Step one: take all those recalcitrant books and papers, and put them out into stacks in the corridor. Done.

Step two: take every object off every surface and put them in corridor, too, so I can dust every surface. Done.

Step three: What’s that beeping noise?

And why is it so dark?

The beeping noise my computer’s emergency UPS, doing its job and keeping that computer running so I could save any files and shut it down properly.   Because we suddenly had no power.

It took some doing to find out that it was only this office/business/warehouse complex that had no power, and that the rest of the town was fine. I had to climb on the roof, to look around.

But this is very a big old collection of former mills and factories, and it wasn’t just my building. The whole vast thing was dark.  Nothing here had power.

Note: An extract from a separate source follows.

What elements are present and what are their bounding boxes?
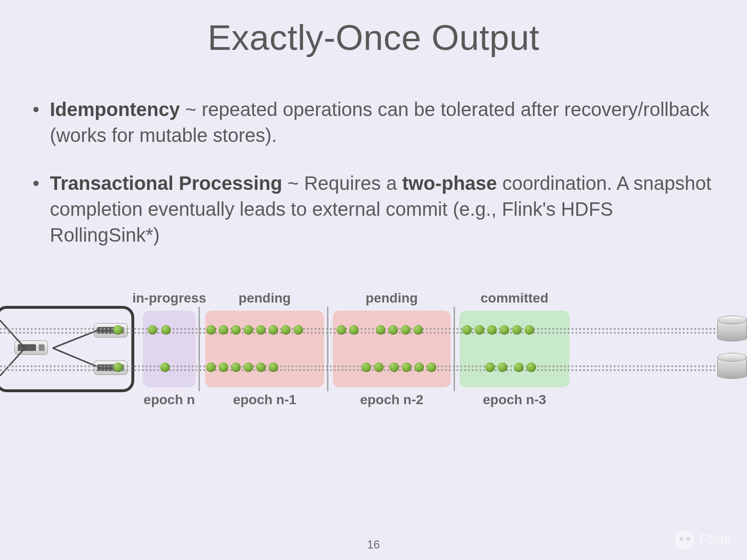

I saw a police car cruising along, doing a full circle of the whole complex, which was reassuring.  Probably an emergency alarm went off because of the power being out.  Glad they were on the job.

But I had no electricity.

There were emergency floodlights in the stairwells, where they were doing me no good at all — all my stuff, as you may recall, being now out in the corridor.   In the dark.

So I contemplated my situation, found it inexpressibly amusing, threw up my hands, turned on the flashlight function on my phone, and hauled it all back into my office.  I couldn’t listen to Sunday Night Folk Festival while I worked, so I whistled some tunes instead.

I put my tea in a thermos, and then threw everything out of the mini-fridge that I thought might go bad in three days — because, hey, with New Year’s Eve tomorrow, and New Year’s Day the next day, who the heck would be working to fix this?  Could I even try to contact the building owners?  The management office was certainly closed, but would they even check their messages until after the holiday?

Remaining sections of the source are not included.